Y así fue. La giraron, y otro pene se abrió camino por su año, desgarrándola, forzándola. Lupita cerró los ojos, un gemido silencioso se escapó de sus labios. Era dolor, era humillación, pero también, para su propio horror, un atisbo de una lujuria perversa que se activaba bajo la agresión. Su cuerpo respondía, no su mente. O tal vez sí. Su coño se contraía alrededor del pene que lo llenaba, su culo se tensaba para recibir el otro.
David ya no podía más. El alcohol le quemaba las entrañas, pero el fuego en su corazón era infinitamente peor. Ver a la mujer que amaba, a su Lupita, siendo follada brutalmente por sus amigos, doblemente, anal y vaginalmente, con gemidos y gruñidos de placer por parte de los hombres, era una visión que lo destrozaba. Su mente se nubló, las imágenes se superponían: la Lupita pura y amorosa, la Lupita puta con el cuerpo expuesto, siendo profanada. Quiso gritar, quiso vomitar, quiso detenerlo, pero su cuerpo no respondió. De repente, el sonido de sus risas se volvió un zumbido distante, las figuras se desdibujaron, y el peso del alcohol y la desesperación lo arrastraron a un pozo negro. Su cabeza cayó pesadamente sobre la mesa, entre botellas vacías y colillas, sumiéndose en un sueño pesado y sin sueños.
Mientras tanto, Lupita lo siguió.
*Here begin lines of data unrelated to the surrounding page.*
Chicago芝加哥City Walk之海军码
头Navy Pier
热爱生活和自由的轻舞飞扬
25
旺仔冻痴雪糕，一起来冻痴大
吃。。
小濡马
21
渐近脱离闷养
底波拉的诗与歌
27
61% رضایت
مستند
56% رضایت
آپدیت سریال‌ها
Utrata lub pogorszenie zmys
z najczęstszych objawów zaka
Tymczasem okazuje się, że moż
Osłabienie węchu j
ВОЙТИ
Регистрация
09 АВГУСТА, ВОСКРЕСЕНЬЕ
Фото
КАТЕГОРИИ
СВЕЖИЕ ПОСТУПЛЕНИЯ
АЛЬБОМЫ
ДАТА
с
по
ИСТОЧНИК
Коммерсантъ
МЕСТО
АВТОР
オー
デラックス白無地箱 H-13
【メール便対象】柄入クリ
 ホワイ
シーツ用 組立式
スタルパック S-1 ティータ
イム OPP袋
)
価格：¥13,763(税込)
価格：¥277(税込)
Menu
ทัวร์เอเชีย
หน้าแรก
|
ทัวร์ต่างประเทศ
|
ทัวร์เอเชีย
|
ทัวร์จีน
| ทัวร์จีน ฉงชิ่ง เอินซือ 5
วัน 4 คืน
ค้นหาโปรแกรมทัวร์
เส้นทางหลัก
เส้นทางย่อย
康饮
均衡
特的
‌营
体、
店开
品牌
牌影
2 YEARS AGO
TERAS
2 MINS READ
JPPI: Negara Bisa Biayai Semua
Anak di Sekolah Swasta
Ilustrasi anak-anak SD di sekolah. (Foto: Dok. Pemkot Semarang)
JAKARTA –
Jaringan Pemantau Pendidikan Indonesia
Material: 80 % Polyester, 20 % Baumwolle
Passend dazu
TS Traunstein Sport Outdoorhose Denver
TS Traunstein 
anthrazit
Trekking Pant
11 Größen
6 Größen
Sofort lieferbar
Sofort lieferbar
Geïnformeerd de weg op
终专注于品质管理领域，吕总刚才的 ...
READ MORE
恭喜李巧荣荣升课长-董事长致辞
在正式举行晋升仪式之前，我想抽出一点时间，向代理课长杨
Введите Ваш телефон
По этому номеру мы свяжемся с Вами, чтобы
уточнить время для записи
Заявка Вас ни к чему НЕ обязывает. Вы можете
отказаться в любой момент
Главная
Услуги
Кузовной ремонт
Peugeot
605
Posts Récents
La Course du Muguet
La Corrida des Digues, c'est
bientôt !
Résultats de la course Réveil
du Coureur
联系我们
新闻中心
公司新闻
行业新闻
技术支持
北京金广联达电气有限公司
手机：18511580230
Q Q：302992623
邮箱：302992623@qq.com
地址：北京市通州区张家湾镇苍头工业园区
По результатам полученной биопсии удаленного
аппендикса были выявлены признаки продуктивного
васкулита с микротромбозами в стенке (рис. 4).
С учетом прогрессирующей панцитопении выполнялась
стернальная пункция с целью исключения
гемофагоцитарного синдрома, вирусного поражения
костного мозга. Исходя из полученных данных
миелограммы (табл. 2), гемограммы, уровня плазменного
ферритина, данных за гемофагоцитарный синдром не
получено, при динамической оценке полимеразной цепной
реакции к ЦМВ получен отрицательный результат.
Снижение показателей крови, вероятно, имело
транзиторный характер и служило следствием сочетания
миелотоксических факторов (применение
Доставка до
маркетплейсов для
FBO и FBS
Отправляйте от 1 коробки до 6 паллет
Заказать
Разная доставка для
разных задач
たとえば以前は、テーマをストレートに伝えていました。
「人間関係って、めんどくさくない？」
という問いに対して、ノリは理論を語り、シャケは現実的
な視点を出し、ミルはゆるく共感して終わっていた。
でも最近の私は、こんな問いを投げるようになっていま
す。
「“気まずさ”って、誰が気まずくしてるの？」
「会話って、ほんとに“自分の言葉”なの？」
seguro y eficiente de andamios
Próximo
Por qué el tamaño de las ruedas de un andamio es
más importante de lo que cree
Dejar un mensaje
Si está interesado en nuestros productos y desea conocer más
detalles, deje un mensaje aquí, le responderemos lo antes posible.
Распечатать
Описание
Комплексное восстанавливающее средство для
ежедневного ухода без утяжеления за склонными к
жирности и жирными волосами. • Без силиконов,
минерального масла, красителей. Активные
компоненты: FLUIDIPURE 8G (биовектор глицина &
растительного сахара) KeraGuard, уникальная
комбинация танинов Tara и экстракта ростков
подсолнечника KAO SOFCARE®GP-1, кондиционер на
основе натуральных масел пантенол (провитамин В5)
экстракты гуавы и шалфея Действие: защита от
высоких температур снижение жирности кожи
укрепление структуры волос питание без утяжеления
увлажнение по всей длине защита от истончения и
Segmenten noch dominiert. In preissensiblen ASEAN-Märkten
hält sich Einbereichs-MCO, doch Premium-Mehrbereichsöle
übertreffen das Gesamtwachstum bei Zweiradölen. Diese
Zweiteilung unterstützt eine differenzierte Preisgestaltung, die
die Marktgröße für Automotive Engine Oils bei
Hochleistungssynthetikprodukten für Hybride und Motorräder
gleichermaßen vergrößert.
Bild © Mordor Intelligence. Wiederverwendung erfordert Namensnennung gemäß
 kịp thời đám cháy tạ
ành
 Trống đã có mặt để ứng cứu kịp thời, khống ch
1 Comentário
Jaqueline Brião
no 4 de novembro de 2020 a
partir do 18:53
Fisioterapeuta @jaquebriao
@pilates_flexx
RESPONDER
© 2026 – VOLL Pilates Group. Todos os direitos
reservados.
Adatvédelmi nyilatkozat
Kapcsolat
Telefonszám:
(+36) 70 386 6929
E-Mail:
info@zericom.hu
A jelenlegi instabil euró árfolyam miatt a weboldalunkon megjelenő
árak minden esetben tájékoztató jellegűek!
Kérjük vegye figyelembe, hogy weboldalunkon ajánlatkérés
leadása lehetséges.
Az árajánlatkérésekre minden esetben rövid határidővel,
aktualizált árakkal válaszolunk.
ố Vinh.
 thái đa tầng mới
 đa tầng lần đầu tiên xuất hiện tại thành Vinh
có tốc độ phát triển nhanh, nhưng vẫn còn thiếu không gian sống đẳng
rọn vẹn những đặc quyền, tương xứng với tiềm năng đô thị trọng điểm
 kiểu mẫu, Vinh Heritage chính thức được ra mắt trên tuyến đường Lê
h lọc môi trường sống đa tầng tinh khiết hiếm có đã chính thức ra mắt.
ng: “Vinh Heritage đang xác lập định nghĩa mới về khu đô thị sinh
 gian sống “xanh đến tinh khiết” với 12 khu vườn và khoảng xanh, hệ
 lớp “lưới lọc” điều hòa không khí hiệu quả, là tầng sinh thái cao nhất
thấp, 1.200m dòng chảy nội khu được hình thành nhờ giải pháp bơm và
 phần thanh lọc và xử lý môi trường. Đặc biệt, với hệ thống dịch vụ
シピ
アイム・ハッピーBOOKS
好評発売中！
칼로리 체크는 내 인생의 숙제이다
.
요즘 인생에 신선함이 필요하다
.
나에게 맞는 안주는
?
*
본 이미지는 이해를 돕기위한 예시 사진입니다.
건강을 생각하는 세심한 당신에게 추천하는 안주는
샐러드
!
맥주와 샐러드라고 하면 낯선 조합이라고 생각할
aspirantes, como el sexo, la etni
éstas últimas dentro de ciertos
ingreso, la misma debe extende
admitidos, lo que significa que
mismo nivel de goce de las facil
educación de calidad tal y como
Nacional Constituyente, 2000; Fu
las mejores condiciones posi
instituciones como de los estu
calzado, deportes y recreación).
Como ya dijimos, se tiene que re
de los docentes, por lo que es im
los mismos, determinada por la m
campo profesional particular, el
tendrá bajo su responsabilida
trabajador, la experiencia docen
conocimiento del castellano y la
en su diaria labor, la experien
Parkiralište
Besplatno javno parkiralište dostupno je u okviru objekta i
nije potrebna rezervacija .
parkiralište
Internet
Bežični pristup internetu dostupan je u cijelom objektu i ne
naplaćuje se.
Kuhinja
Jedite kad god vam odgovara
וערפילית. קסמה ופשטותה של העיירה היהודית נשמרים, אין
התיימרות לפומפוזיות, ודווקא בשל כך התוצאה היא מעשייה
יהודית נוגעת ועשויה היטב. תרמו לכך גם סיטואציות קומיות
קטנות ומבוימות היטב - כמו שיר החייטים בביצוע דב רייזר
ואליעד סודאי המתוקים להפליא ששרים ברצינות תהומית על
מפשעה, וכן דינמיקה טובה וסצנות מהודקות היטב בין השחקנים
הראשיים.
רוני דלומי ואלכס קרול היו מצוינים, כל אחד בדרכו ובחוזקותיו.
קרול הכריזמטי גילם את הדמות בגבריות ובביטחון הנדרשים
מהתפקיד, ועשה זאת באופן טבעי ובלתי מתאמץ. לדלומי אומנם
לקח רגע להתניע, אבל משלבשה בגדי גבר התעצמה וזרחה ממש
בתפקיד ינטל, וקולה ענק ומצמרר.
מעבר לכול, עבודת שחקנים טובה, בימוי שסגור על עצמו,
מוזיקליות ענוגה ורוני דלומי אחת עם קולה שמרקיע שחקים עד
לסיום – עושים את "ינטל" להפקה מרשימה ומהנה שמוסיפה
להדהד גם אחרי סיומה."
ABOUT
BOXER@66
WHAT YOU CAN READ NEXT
Su cuerpo era ahora un receptáculo, una máquina de placer que funcionaba incansablemente. Las oleadas de lujuria y placer que la invadían, extrañamente, la ayudaban a desconectarse. Se dejó llevar, sus muslos temblorosos, su vagina y su año palpitando al ritmo de las embestidas. Había llegado a ese punto en que el dolor y el placer se fusionaban en una misma sensación abrumadora. Corridas tras corridas, cuerpos pegajosos, el olor acre del semen llenando el aire.
La noche, que parecía interminable, finalmente llegó a su fin. Los amigos de David, exhaustos y satisfechos, se fueron despidiendo con palmadas en el hombro y promesas de silencio. "Gracias, Lupita, eres la mejor puta que hemos tenido. ¡Vales cada centavo!", dijo uno, dejándole un fajo de billetes en la mesita de noche.
Lupita se quedó sola en el desorden, su cuerpo adolorido y empapado de fluidos ajenos, pero con la cabeza extrañamente clara. Miró el cuerpo desplomado de David. La escena de él, inconsciente y testigo desnudo de su propia humillación y la de ella, era tan patética como trágica. El dinero estaba en sus manos. El vestido de novia.
El futuro, antes tan claro y prometedor, ahora era una nebulosa. La verdad, cruda y descorazonadora, se cernía sobre ellos. Esa noche, grabada a fuego en sus memorias, marcaría un antes y un después, un abismo entre ellos que el amor, quizás, nunca podría cruzar.